Collaboration project with Dr. Cathrine Degnen, Lecturer in Social Anthrolopogy, as a part of intervention project

Exhibition October - November 2010 New Brave world, Meta morf,, Trondheim, Norway

Exhibition 29th June - 9th July ExLibris Gallery, Fine Art building, Newcastle university

Plant Life is comprised of two related design objects: Let’s Grow a Plant Together and Optostirps. Both projects were created to involve people in the natural world via gardening but in ways new to them. Both projects also draw on vernacular ideas about plants and gardening in British culture that emerged from the research described above, and employ them as foundational principles.



Let's grow a Plant Together

Let’s Grow a Plant Together is a collaborative plant growing and learning experience for beginner gardeners. Gardening is deeply social: gardeners learn through trial and error, but also through sharing success stories and problems with each other. Beginner gardeners however often have difficulty accessing this knowledge. To solve this problem, this project created three teams of beginner gardeners in London and Newcastle and invited them to grow a plant from seed together. Each team has a blog where members post pictures and comment daily on the plant. Team members were provided with each other’s contact details, a pot, soil, seeds, and no other information. The project has brought individual team members and the three teams into a network as they can observe each other’s progress, dilemmas, and solutions.

Team blog

Team A:

Team B:

Team C:



Optostirps is a project working with established gardeners.
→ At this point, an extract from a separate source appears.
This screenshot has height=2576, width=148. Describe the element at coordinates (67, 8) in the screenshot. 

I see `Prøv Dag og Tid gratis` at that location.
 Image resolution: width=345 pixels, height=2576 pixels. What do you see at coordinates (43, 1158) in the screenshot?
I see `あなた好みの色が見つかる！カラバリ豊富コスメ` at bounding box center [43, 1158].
It offers the chance to open up discussions on the potential futures of gardening and plants by asking gardeners to imagine what sorts of wishes could be expressed by plants. Optostirps plays on the classification conventions of plants in the Western world whereby all known plants have two Latin names. The radish is, for example, Raphanus sativus. Raphanus is the plant’s genus name and sativus is its species name. Optostirps, or “I wish plant”, is the genus name for this collection of future plants. Each plant also has a corresponding species name that reflects the issues raised by the gardener consulted.